Yet in Arin Arbus’s terrific production, Anatol Yusef is completely convincing, masterly in the language and commanding a range of emotions, including anguish, arrogance, and cruelty. He’s a fireplug of a king, short but intense, especially in his speech describing what he sees as proof: “Is whispering nothing? Is leaning cheek to cheek? Is meeting noses?” Of course, an audience’s acceptance of his irrationality may be helped by the example of another paranoid national leader who ignores his counselors and turns on a dime. “I’ll give no blemish to her,” Leontes tells his courtier Camillo, when describing his suspicions about Hermione’s virtue, but he soon reneges.

 Michael Rogers (left) is the courtier Camillo and Anatol Yusef is King Leontes in Arin Arbus’s production of William Shakespeare’s  The Winter’s Tale . Photo by Henry Grossman. Top, from left: Liz Wisan as Dorcas, Arnie Burton as the pickpocket Autolycus, and Maechi Aharanwa as Mopsa. Photo by Carol Rosegg.

Michael Rogers (left) is the courtier Camillo and Anatol Yusef is King Leontes in Arin Arbus’s production of William Shakespeare’s The Winter’s Tale.
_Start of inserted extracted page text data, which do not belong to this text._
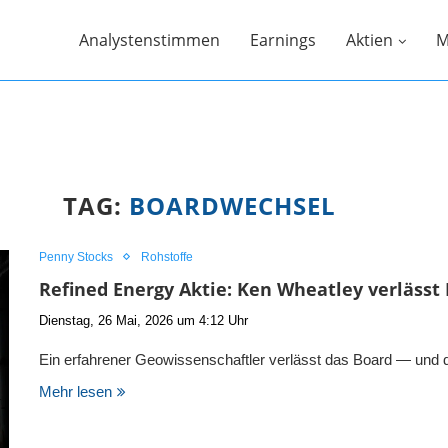
Analystenstimmen
Earnings
Aktien
M
TAG:
BOARDWECHSEL
Penny Stocks
Rohstoffe
Refined Energy Aktie: Ken Wheatley verlässt
Dienstag, 26 Mai, 2026 um 4:12 Uhr
Ein erfahrener Geowissenschaftler verlässt das Board — und 
Mehr lesen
Photo by Henry Grossman. Top, from left: Liz Wisan as Dorcas, Arnie Burton as the pickpocket Autolycus, and Maechi Aharanwa as Mopsa. Photo by Carol Rosegg.

Arbus’s take on the story of cruelty and redemption benefits foremost from crisp, intelligent verse-speaking, from Yusef and Kelley Curran as his wife down to Titus Tompkins, a musician who doubles as a soldier and mariner. The director has modernized bits of the text, cut judiciously, and, most important, paid attention to details. When Mahira Kakkar’s fiery lady-in-waiting Paulina rebukes Leontes for his treatment of her mistress Hermione, she says, “I’ll not call you tyrant,” yet the word causes everyone listening to recoil.  
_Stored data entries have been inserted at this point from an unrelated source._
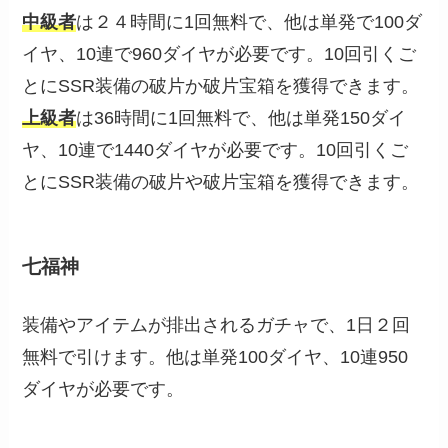
中級者
は２４時間に1回無料で、他は単発で100ダ
イヤ、10連で960ダイヤが必要です。10回引くご
とにSSR装備の破片か破片宝箱を獲得できます。
上級者
は36時間に1回無料で、他は単発150ダイ
ヤ、10連で1440ダイヤが必要です。10回引くご
とにSSR装備の破片や破片宝箱を獲得できます。
七福神
装備やアイテムが排出されるガチャで、1日２回
無料で引けます。他は単発100ダイヤ、10連950
ダイヤが必要です。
Once Leontes has decided to have his servant Camillo (Michael Rogers) kill Polixenes (Dion Mucciacito), and they flee instead, he becomes more certain that the escape proves what he believes. He has Hermione imprisoned, then dragged before a tribunal to answer charges of adultery; it’s the public condemnation he said he wouldn’t do. The able Yusef gets a laugh from Leontes’ eagerness to hear confirmation from the Delphic oracle, but it’s not what he expected. He has been wrong, and what he has set in motion he cannot undo. The courtier Antigonus has left with his wife’s newborn daughter to dispose of it; his son, Mamillius (Eli Rayman), is killed; and Hermione collapses and dies on hearing of it.  

The second half jumps over 16 years, and takes place in Bohemia, where Camillo now serves Polixenes. Here the comedy takes over, as Autolycus, a pickpocket, hoodwinks two dimwitted shepherds, father and son (John Keating and Ed Malone, respectively) and has some improvisational byplay with audience members. Arnie Burton, who has enlivened many a show with his antics, had a sly exuberance as he joshed with a woman named Raquel and her two children. There are songs and a new romance—the abandoned daughter Perdita, who was saved by the shepherds, has attracted the attention of Polixenes’ son Florizel.

 Kelley Curran plays the wronged Queen Hermione, and Dion Mucciacito is Polixenes, King of Bohemia. Photo by Carol Rosegg.

Kelley Curran plays the wronged Queen Hermione, and Dion Mucciacito is Polixenes, King of Bohemia. Photo by Carol Rosegg.

In the first part Emily Rebholz costumes Leontes’ court in a totalitarian gray with accents of red, but in Bohemia the rustics are in vibrant, gaudy patterns and colors. There’s more traditional fun as the young shepherd woos two maids, Dorcas and Mopsa, whose jealousy of each other provides comic echoes to Leontes’ murderous jealousy in the first part. Even here, though, royal blood is not free from irrationality. Polixenes learns that Florizel intends to marry Perdita without his consent, and he’s angry; they elope, aided by Camillo, and head for Sicilia, where Leontes has been living a penitent life.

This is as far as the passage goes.